DESDE EL PARQUET

Repsol, tensión en el sector

La preo­cu­pa­ción ha cre­cido en las úl­timas se­manas en torno al sector pe­tro­lero in­ter­na­cional ante la de­bi­lidad que vuelven a mos­trar los pre­cios de la ma­teria prima y del crudo.

La decisión de la OPEP a finales del pasado año de recortar las cuotas de producción parecía que habían tenido un efecto positivo, pero el tiempo está obligando al cartel a poner de nuevo los pies en el suelo.

Entre los factores que están evitando una consolidación alcista de los precios del crudo se encuentra la decisión de los países de fuera de la organización, especialmente EEUU, de elevar su producción. Tratan así de aprovechar la medida de la OPEP para ganar cuota de mercado. Al respecto, los expertos recuerdan que casi el 60% de la producción de crudo en la actualidad procede ya de países ajenos a la organización.

Este desencuentro está llevando al traste los esfuerzos del cartel para reducir la oferta. De hecho, según las últimas estimaciones, los inventarios de las grandes potencias se encuentran en máximos históricos cuatro meses después del recorte en las cuotas de producción.

Algo que en principio podría ser positivo para las grandes economías mundiales. Sin embargo, esta presión no solo pone a la OPEP en riesgo de resquebrajamiento sino que además está perjudicando los márgenes de las grandes petroleras. Por debajo de determinados niveles de precios, en torno a los 35 dólares por barril, muchos proyectos dejan de ser rentables, poniendo en peligro los costes operativos de las petroleras.

Aunque no se han alcanzado niveles de alarma, en los mercados de renta variable ya se empieza a reflejar el temor a una situación similar a la del año pasado con los precios del barril de Brent a cerca de 30 dólares. Las estimaciones de Fitch para este año eran de 55 dólares por barril y, de momento, el tercer trimestre se va a cerrar ya por debajo y sin perspectivas de recuperación a corto plazo.
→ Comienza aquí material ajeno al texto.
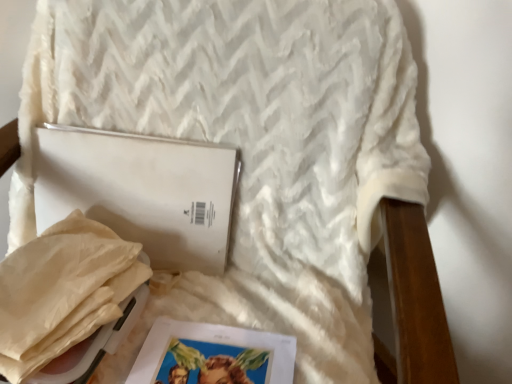 Question: Is beige paper bag at lower left wider or thinner than matte paper magazine at lower center?

Choices:
 (A) wide
 (B) thin

Answer: (B)

Question: From a real-world perspective, relative to matte paper magazine at lower center, is beige paper bag at lower left vertically above or below?

Choices:
 (A) below
 (B) above

Answer: (B)

Question: Which of these objects is positioned closest to the white matte journal at center?

Choices:
 (A) matte paper magazine at lower center
 (B) beige paper bag at lower left

Answer: (B)

Question: Which of these objects is positioned farthest from the matte paper magazine at lower center?

Choices:
 (A) white matte journal at center
 (B) beige paper bag at lower left

Answer: (A) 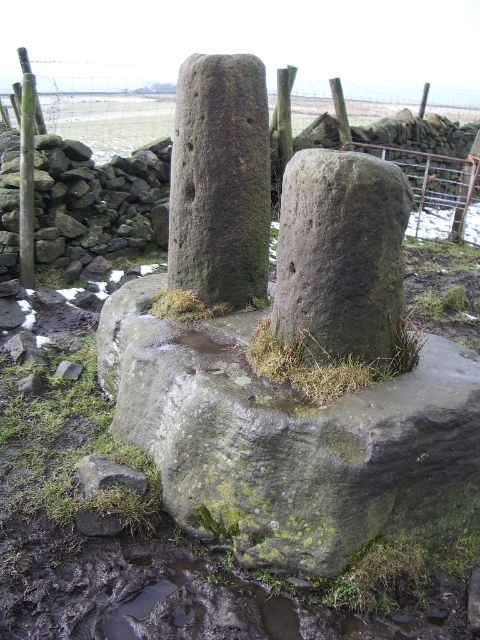 Who is shorter, green mossy stone at center or green mossy rock at lower left?

green mossy rock at lower left

Does green mossy stone at center appear on the right side of green mossy rock at lower left?

Correct, you'll find green mossy stone at center to the right of green mossy rock at lower left.

Does point (278, 236) lie behind point (90, 468)?

Yes, point (278, 236) is behind point (90, 468).

Locate an element on the screen. This screenshot has height=640, width=480. green mossy stone at center is located at coordinates (340, 253).

Is green mossy grass at center in front of green mossy rock at lower left?

Yes, green mossy grass at center is in front of green mossy rock at lower left.

Is green mossy grass at center wider than green mossy rock at lower left?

Entre las petroleras europeas, los expertos señalan con especial preocupación a Shell, Total, Eni y Repsol por sus altos niveles de apalancamiento. Eso ha obligado al sector a realizar un fuerte esfuerzo para recortar gastos en los últimos años, pero si las condiciones no mejoran estos recortes deberán aumentar o se deberán acometer nuevas desinversiones, lo que podría elevar la rumorología en los patios de operaciones.

Todas las compañías del sector en general andan de capa caída en los mercados financieros en las últimas semanas. Repsol es de las que mejor está aguantando la sacudida gracias al descubrimiento de un yacimiento de crudo en EEUU. Las acciones de la petrolera española suman un 6% en el año, lo cual no es poco teniendo en cuenta que prácticamente ha duplicado su precio desde los peores momentos del pasado ejercicio.

Los recientes ajustes provocados por la caída de los precios del crudo no han afectado de momento a su tendencia alcista que se mantendrá a salvo mientras no pierda la cota de los 13,5 euros por acción.